Through the project, Purdue and external researchers at Utrecht University and Glasgow Caledonian University (GCU) commissioned GCU undergraduate-student game developers to create “Earth Remembers.” At the Bonn Climate Change Conference, “Gaming Climate Futures” team members were able to engage a few climate negotiation delegates to play the game. Other officials, including non-government organization (NGO) officials, as well as a group of students, played “Earth Remembers,” too.

“In the game, the players take on roles to represent different countries. As the representative of a specific nation, the player will make funding decisions for that country, so the player considers how much to allocate for non-environmental-related projects, such as infrastructure, healthcare, defense—all the things governments have to fund. Then, in the game, the players allocate money toward mitigation and adaptation for climate change, as well as money toward a net energy technology. If it is real climate negotiation delegates playing the game, we ask them to represent another country besides their own. That way, they can see the results of their decisions from the perspective of another nation,” Reed explained. “They are allotted 10-15 minutes to talk within their alliances, which are based on real-world alliances. For example, a player can discuss funding allocation ideas with other country representatives in the same alliance. They can also talk with representatives from countries in other alliances. This provides the opportunity for countries that do not have a lot of money to have input with nations with more financial resources; they can advocate for their larger-nation counterparts to pledge more funds to help the environment.”
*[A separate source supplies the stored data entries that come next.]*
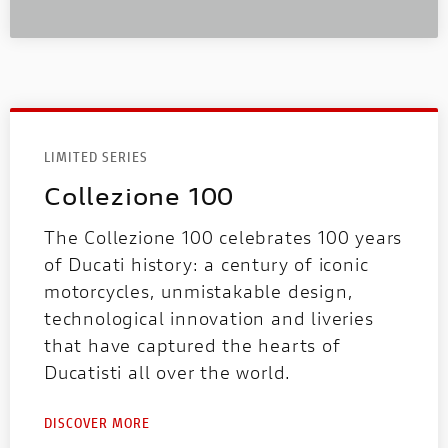
LIMITED SERIES
Collezione 100
The Collezione 100 celebrates 100 years
of Ducati history: a century of iconic
motorcycles, unmistakable design,
technological innovation and liveries
that have captured the hearts of
Ducatisti all over the world.
DISCOVER MORE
Once the players lock in their allocation decisions, the game takes the players to a screen that represents what the world will look like in five years.

“The game will show where we, as humans, are on the path to the outlined global temperature targets, which call for humans to limit the global average temperature rise to between 1.5 and 2 degrees above that of the pre-industrial age,” Reed added. “With those results, based on the percentage chance of a tipping point occurring (which is based on the temperature), we assess whether or not we have come closer to—or even surpassed—a climate tipping point. In the situation (within the game) that we have surpassed at a tipping point, we will then discuss the real-world effects.

Reed noted the game can simulate what could happen, based on sustaining the global temperature target (or surpassing the target range), as far as 50 years into the future.

He points to the world’s threatened coral reefs as an often-discussed example of negative outcomes resulting from nearing or surpassing climate tipping points. The disappearance of these extremely biodiverse ecosystems will have economic, social, and health consequences, according to the International Union for Conservation of Nature (IUCN, www.iucn.org/resources/issues-briefs/coral-reefs-and-climate-change).

The “Gaming Climate Change” researchers have plans to continue to tweak and improve the “Earth Remembers” game, as well as recruit even more climate negotiation delegates to play it at upcoming climate change conferences and events. They are still working through their plans to seek funding to extend the research project, as well as how to further develop the game for possible use by educators in high school and college-level classrooms.